Bao, in the weary tone of a tenth-generation cattleman, explained that these were the males. Quiet and low-maintenance. They digested everything they ate inside specialised internal chambers full of enzymes — something between a stomach and a bioreactor. Their dung was processed into fertiliser bases, their shells became raw material for biopolymers, their nervous systems and certain organs were harvested for medical use, and the meat ended up on our plates. The sweet steaks? Those were from them.
The females, on the other hand, they were one and a half times larger and far, far more aggressive. Plus, they had mandibles half a metre long with the strength of a hydraulic press. If they didn't take a liking to a male, they had no problem adding a bit of beetle meat to their diet, which was why the males were only allowed near them during mating season.
Bao said all this like he was talking to some clueless city boy.
Which stung a little. My sieve of a memory rebelled, coughing up a jumble of images that, when assembled, could pass for a guide on skinning rabbits and breaking down pigs into parts. In a past life, I'd known more about farming than he ever would.
But I definitely had no idea how to care for giant beetles.
The first to greet us on-site was the local thinhorn — John 023. He led us to the barracks and gave a short tour for first-timers, which meant me and one girl.
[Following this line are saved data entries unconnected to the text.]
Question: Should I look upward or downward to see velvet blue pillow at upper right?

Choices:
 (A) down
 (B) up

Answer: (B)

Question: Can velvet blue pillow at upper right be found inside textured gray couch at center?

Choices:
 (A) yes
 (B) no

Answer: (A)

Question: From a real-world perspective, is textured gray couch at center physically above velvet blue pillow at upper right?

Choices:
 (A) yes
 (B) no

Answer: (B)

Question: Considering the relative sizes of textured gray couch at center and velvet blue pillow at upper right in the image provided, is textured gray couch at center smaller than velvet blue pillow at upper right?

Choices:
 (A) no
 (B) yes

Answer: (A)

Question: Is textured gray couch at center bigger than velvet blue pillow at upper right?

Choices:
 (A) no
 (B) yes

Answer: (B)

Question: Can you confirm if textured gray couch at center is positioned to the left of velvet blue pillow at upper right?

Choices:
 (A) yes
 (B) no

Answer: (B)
There wasn't much to see. Just past the airlock, the barracks had four armour-donning platforms, two sleeping quarters, and two washrooms with showers and toilets, separated by a central hallway. One side for the boys, the other for the girls. Beyond the corridor was a shared recreation room and kitchen.
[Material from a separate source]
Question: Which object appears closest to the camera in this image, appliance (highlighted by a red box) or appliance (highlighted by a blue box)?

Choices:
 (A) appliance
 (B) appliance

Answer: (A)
The fridges were fully stocked with ready-made food, but no one was giving up fresh meat. They said the beetles' forelegs tasted like veal, and the neck — like bacon.
After the quick tour, it was time for task assignments.
We weren't allowed near the females. They were too aggressive.
The males didn't require much care, just feeding and dung collection. Aside from the soil and grass they devoured in massive quantities, the beetles needed a full set of vitamins and trace elements to grow to such sizes and maintain their weight. That part was handled by drones. Once a day, each beetle received a lump of jelly dropped right in front of it — a complete nutritional package in a single serving.
As for the dung, that was the cadets' job. It was big and heavy, even in reduced gravity. A cadet with a shovel could deal with it faster than a drone.
Then there was the matter of pasture restoration — that part was handled by machinery, which sprayed processed dung mixed with grass seeds across the stripped soil. But the machines still required supervision from cadets, since the beetles had no concept of order and didn't graze evenly. Like drunk drivers, they chewed erratic, winding paths through the grass.
The senior cadets were given observation duties. Bao and Denis were tasked with operating the drones responsible for regrowing the grass. As for me and the other girl, the newcomers, we were thrown straight into the dung detail. It was an expected humiliation.
John handed me a small cargo cart, a shovel, and a farm service app for the interface. It had a bunch of different functions, though only one of them worked for me — showing the markers for beetle dung.
The surveillance drones hovering above the pastures constantly tagged fresh piles on the map. The app let me see those markers on a minimap, and the three nearest piles were flagged in the air itself, each with a distance indicator.
The beetles dropped a lot, easily ten times more than cows. And this wasn't some sloppy pancake mess — it came out as dense, uneven brown cylinders that practically writhed with the beetles' smaller cousins. On closer inspection, I'd say they were close relatives of my own drones, just freeloaders feasting on waste. Most of them scattered the moment I started swinging my shovel.
Artem's choice suddenly made perfect sense. There were hundreds, if not thousands, of the little things here. No one would ever suspect a spy hiding in just another beetle.